The Non-Linear Magic
Without activation functions, a neural network is just a linear function — no matter how many layers you stack, the output remains a linear combination of inputs. Activation functions introduce non-linearity, enabling networks to learn complex, curved decision boundaries.
Why Non-Linearity Matters
WITHOUT activation functions:
Layer 1: y₁ = W₁x + b₁
Layer 2: y₂ = W₂y₁ + b₂ = W₂(W₁x + b₁) + b₂ = W₂W₁x + W₂b₁ + b₂
→ Still a linear function! Two layers = one layer. Useless depth.
WITH activation functions:
Layer 1: y₁ = f(W₁x + b₁)
Layer 2: y₂ = f(W₂y₁ + b₂)
→ Non-linear composition! Can approximate ANY continuous function.

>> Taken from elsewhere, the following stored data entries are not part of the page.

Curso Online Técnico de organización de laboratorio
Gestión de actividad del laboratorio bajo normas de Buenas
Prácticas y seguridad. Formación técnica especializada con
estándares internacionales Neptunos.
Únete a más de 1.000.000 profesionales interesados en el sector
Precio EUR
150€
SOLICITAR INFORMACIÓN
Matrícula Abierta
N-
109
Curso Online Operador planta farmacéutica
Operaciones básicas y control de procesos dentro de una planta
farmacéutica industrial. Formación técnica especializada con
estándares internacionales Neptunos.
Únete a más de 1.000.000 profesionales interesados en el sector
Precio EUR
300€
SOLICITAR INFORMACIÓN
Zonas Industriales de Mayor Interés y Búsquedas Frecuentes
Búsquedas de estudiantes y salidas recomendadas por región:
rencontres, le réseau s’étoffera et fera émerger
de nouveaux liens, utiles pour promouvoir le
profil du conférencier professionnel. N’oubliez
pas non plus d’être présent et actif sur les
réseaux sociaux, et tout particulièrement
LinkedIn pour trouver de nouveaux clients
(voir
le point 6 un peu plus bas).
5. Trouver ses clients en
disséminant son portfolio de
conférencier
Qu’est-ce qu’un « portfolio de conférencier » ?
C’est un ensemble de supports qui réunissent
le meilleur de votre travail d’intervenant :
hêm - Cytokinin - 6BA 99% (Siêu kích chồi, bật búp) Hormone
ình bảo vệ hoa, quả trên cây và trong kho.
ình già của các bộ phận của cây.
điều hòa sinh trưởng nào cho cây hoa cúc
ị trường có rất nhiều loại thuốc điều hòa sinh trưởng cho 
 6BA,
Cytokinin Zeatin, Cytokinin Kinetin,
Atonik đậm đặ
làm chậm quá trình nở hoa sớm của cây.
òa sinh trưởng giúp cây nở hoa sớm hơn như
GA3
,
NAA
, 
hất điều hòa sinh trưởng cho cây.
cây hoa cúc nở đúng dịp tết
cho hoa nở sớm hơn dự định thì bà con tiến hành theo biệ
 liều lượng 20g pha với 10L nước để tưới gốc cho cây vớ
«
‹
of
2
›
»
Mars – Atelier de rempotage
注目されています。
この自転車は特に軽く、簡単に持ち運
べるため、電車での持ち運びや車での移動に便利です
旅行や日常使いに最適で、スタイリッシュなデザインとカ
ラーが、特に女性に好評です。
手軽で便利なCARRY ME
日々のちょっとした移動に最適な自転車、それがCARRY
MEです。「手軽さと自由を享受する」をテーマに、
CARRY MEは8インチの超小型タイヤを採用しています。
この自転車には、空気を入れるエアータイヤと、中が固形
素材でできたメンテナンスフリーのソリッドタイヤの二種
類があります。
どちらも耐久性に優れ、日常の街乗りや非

The Activation Functions You Must Know
1. Sigmoid (σ)
σ(x) = 1 / (1 + e⁻ˣ)
Output range: (0, 1)
Shape: S-curve
1 ─────────────────────
│ ╱╱
0.5 ─│────────────╱╱────
│ ╱╱
0 ─╱╱─────────────────
-6 -3 0 3 6
When to use: Output layer for binary classification (probability of class 1).
Problems:
- Vanishing gradient — For very large or very small inputs, the gradient approaches zero, making learning extremely slow in deep networks
- Not zero-centered — Outputs are always positive, which can slow gradient-based optimization
2. Tanh (Hyperbolic Tangent)
tanh(x) = (eˣ - e⁻ˣ) / (eˣ + e⁻ˣ)
Output range: (-1, 1)
Shape: S-curve centered at zero
1 ─────────────────────
│ ╱╱
0 ─│────────────╱╱────
│ ╱╱
-1 ─╱╱─────────────────
-6 -3 0 3 6
When to use: Hidden layers when you need zero-centered output. Better than sigmoid for hidden layers but still suffers from vanishing gradients.
3. ReLU (Rectified Linear Unit)
ReLU(x) = max(0, x)
Output range: [0, ∞)
Shape: Ramp function
│ ╱
│ ╱
│ ╱
0 ─━━━━━╱──────────
│ ╱
-3 0 3 6
When to use: Default choice for hidden layers in almost all modern networks.
Advantages:
- Computationally efficient (just a threshold)
- No vanishing gradient for positive values
- Induces sparsity (negative values become exactly zero)
Problem: Dying ReLU — Neurons that output zero for all inputs stop learning forever. Solutions: Leaky ReLU, ELU, or careful initialization.
4. Softmax
softmax(xᵢ) = eˣⁱ / Σⱼ eˣʲ
Converts raw scores into probabilities that sum to 1.
Input: [2.0, 1.0, 0.1]
Output: [0.659, 0.242, 0.099] ← Sum = 1.0
When to use: Output layer for multi-class classification. Tells you the probability of each class.
Choosing the Right Activation Function
RULE OF THUMB:
Hidden layers → ReLU (or Leaky ReLU for safety)
Binary output → Sigmoid
Multi-class output → Softmax
Value prediction → Linear (no activation) or Tanh
For Reinforcement Learning specifically:
- Q-value networks → Linear output (Q-values can be any real number)
- Policy networks → Softmax (discrete actions) or Tanh (continuous actions)
- Advantage function → Linear output
Variants of ReLU
| Variant | Formula | Advantage |
|---|---|---|
| Leaky ReLU | max(0.01x, x) | Small gradient for negatives, prevents dying |
| ELU | x if x>0, α(eˣ-1) if x≤0 | Smoother, zero-centered negatives |
| GELU | x·Φ(x) | Used in Transformers (GPT, BERT) |
| Swish | x·σ(x) | Self-gated, smooth, used in EfficientNet |
GELU is the activation function used in most modern Transformer architectures including GPT and BERT. It provides a smooth approximation to ReLU with probabilistic gating.
Action Step
When we build our first neural network in the next chapters, you will see these activation functions in action. The key takeaway: ReLU for hidden layers, Softmax/Sigmoid for outputs — this simple rule covers 90% of practical cases.